Robot Kit For A Total Beginer

Hi Everyone.

I am just after a recommendation regarding which robot kit is the best for a beginner?

I have no real requirements other than I want to learn the basics from the start and just build on them as I get into more advanced robots. The ultimate goal is to build an autonomous rover with a wide range of sensors on it, but as I said before my current skill set would make that extremely difficult.

I would also like some advice on whether to build it using Arduino or Raspberry Pi. I have both and would like to master both of them eventually, but I have looked on the Internet for advice and both are suitable for different things, so I have no real idea which is best for learning the basics of electronics and coding and building simple robots.

I guess I’m after something that I can add too as my knowledge and skills get better. Start simple, maybe control using a keyboard, then as I get more advanced, maybe a wifi device.

Anyway thank you everybody in advance for your counsel.

Regards
Simon G

Im just getting back into the hobby (so dont take my word as gospel) but my view is that things like the arduino are being replaced by higher capacity chips so personally id look at something that supported higher level languages/capacities.

C is a great language if you know what you are doing but the ease of languages like python make them much better for beginners (*). You are learning the same structure of code but with C you have so much more memory allocation work and pointer gotchas. C is great for small capacity chips but my advice to a beginner would be get something that supports circuitpython (just plug in as a usb disk and edit your code) or a raspberry pi (network in and code on the pi). Skip the arduino and go a m0 or m4 circuit python device or a raspberry pi with networking included (and learn some linux along the way).

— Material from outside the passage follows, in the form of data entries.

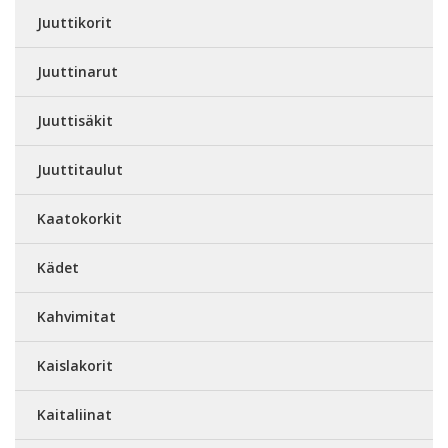
Juuttikorit
Juuttinarut
Juuttisäkit
Juuttitaulut
Kaatokorkit
Kädet
Kahvimitat
Kaislakorit
Kaitaliinat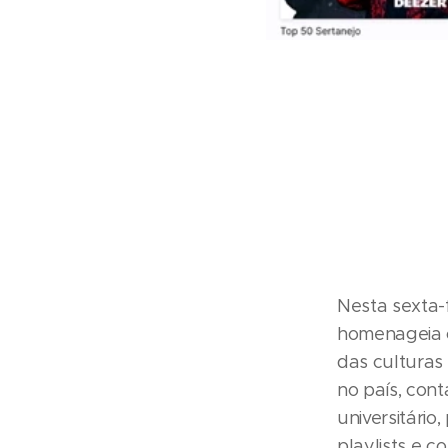
Nesta sexta-
homenageia o
das culturas 
no país, cont
universitário
playlists e c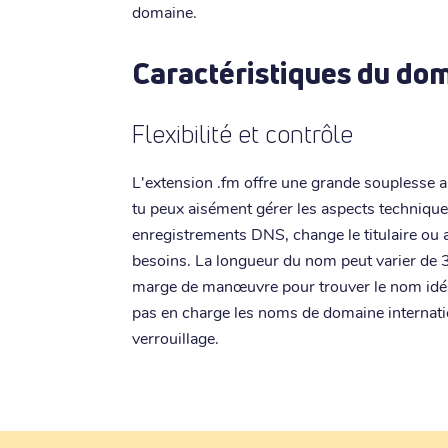
domaine.
Caractéristiques du do
Flexibilité et contrôle
L'extension .fm offre une grande souplesse au
tu peux aisément gérer les aspects technique
enregistrements DNS, change le titulaire ou 
besoins. La longueur du nom peut varier de 3 
marge de manœuvre pour trouver le nom idéal
pas en charge les noms de domaine internatio
verrouillage.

(* I did coding in C when i was younger but these days python is quick enough for almost all my tasks and the time to get working code is so very much quicker!)

Im looking at getting some m0/m4 stuff for little electronics projects (to save building logic) but for anything big id probably just put a raspberry pi (with wifi or ethernet) on it. These days you probably want to be able to network to your project to debug/monitor so id just go for a pi (with its heaps of memory) and be done with it.

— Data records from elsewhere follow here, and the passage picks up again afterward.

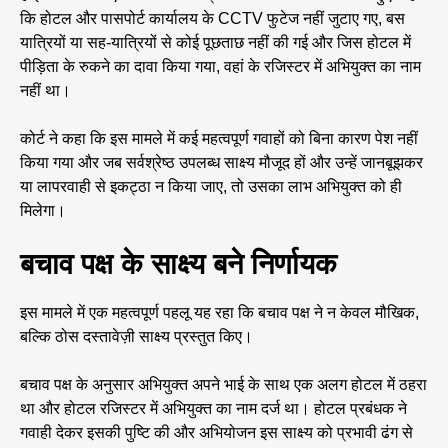
कि होटल और पासपोर्ट कार्यालय के CCTV फुटेज नहीं जुटाए गए, बस
यात्रियों या सह-यात्रियों से कोई पूछताछ नहीं की गई और जिस होटल में
पीड़िता के रुकने का दावा किया गया, वहां के रजिस्टर में अभियुक्त का नाम
नहीं था।
कोर्ट ने कहा कि इस मामले में कई महत्वपूर्ण गवाहों को बिना कारण पेश नहीं
किया गया और जब सर्वश्रेष्ठ उपलब्ध साक्ष्य मौजूद हों और उन्हें जानबूझकर
या लापरवाही से इकट्ठा न किया जाए, तो उसका लाभ अभियुक्त को ही
मिलेगा।
बचाव पक्ष के साक्ष्य बने निर्णायक
इस मामले में एक महत्वपूर्ण पहलू यह रहा कि बचाव पक्ष ने न केवल मौखिक,
बल्कि ठोस दस्तावेज़ी साक्ष्य प्रस्तुत किए।
बचाव पक्ष के अनुसार अभियुक्त अपने भाई के साथ एक अलग होटल में ठहरा
था और होटल रजिस्टर में अभियुक्त का नाम दर्ज था। होटल प्रबंधक ने
गवाही देकर इसकी पुष्टि की और अभियोजन इस साक्ष्य को प्रभावी ढंग से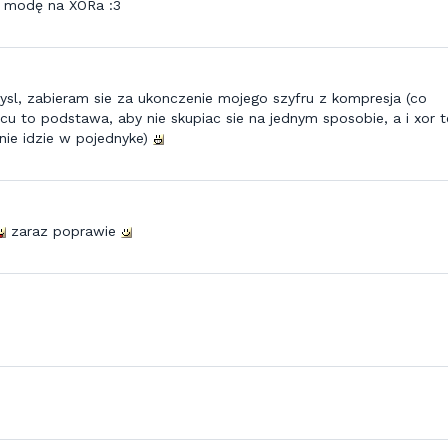
ł modę na XORa :3
sl, zabieram sie za ukonczenie mojego szyfru z kompresja (co
u to podstawa, aby nie skupiac sie na jednym sposobie, a i xor t
 nie idzie w pojednyke)
zaraz poprawie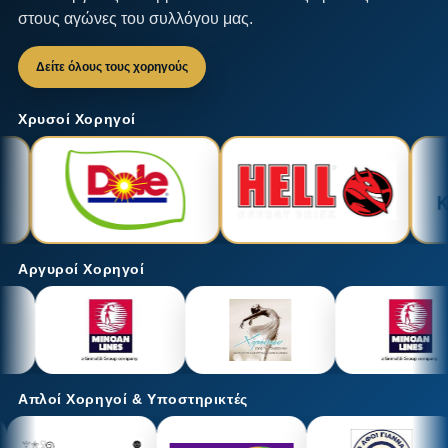
στους αγώνες του συλλόγου μας.
Δείτε όλους τους χορηγούς
Χρυσοί Χορηγοί
Αργυροί Χορηγοί
Απλοί Χορηγοί & Υποστηρικτές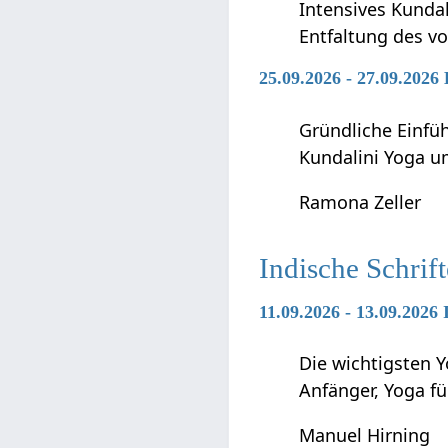
Intensives Kunda
Entfaltung des vo
25.09.2026 - 27.09.2026
Gründliche Einfü
Kundalini Yoga 
Ramona Zeller
Indische Schrif
11.09.2026 - 13.09.2026
Die wichtigsten Y
Anfänger, Yoga f
Manuel Hirning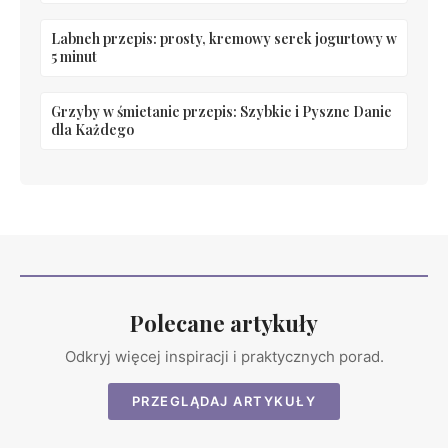
Labneh przepis: prosty, kremowy serek jogurtowy w
5 minut
Grzyby w śmietanie przepis: Szybkie i Pyszne Danie
dla Każdego
Polecane artykuły
Odkryj więcej inspiracji i praktycznych porad.
PRZEGLĄDAJ ARTYKUŁY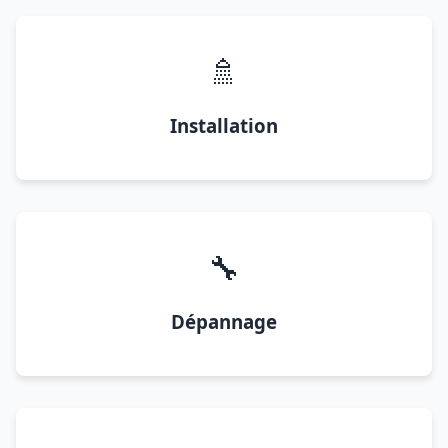
🚿
Installation
🔧
Dépannage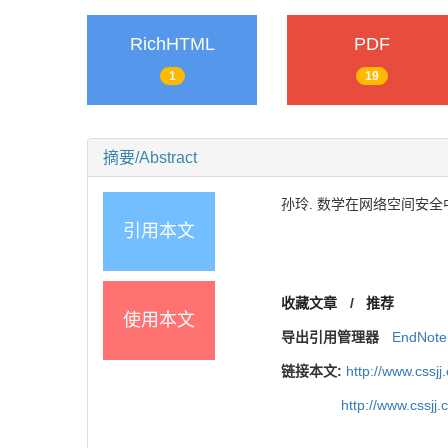
RichHTML
PDF
1
19
摘要/Abstract
孙玲. 数学在网络空间安全中的
引用本文
收藏文章
/
推荐
使用本文
导出引用管理器
EndNote
链接本文:
http://www.cssj
http://www.cssj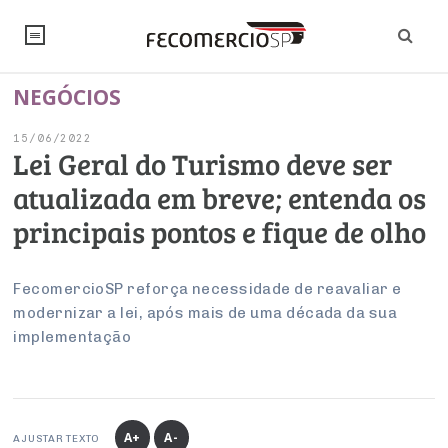
NEGÓCIOS
NOTÍCIAS
15/06/2022
Editorial
SINDICATOS
Lei Geral do Turismo deve ser
atualizada em breve; entenda os
Artigos
Economia
PESQUISAS
principais pontos e fique de olho
Institucional
Pesquisas
Legislação
FALE CONOSCO
Debates Fecomercio-SP
Brasil
FecomercioSP reforça necessidade de reavaliar e
Trabalho
Negócios
INSTITUCIONAL
modernizar a lei, após mais de uma década da sua
PROJETOS ESPECIAIS:
Internacional
Empresas
implementação
Varejo
Sobre
UM BRASIL
Sustentabilidade
CONSELHOS
Modernização do Estado
Arbitragem e Mediação
UM BRASIL
Atacado
Imprensa
Economia Digital
Últimas Notícias
ESG
Conselho de Turismo
EMPRESAS
Reforma Tributária
Serviços
Negociações Coletivas
Inteligência Artificial
Conselho de Emprego e Relações do Trabalho
A+
A-
AJUSTAR TEXTO
PROJETOS ESPECIAIS:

If you really need power efficiency then this advice might not apply as much but for a beginner id start on the high capacity device with some python version and then once you can make the thing do what you want, look at putting that functionality into a smaller more efficient device.

Take a leaf from a programmers book, get it working and understand it first then and only then consider doing optimisation. (Ie, start with the easy to use, high level language version then look at efficiency/speed/cost.)

Hi SimonG
Have you looked at Microbits ? They are very affordable ($25) and can be used for a range of projects including simple robotics. You can also purchase sensors ($80 for a kit) and addons. Lots of free project ideas as they are given to every year 7 student in the UK.

You can program them with Blocks, Javascript or Python. In schools these are now considered a stepping stone from beginner to Arduino.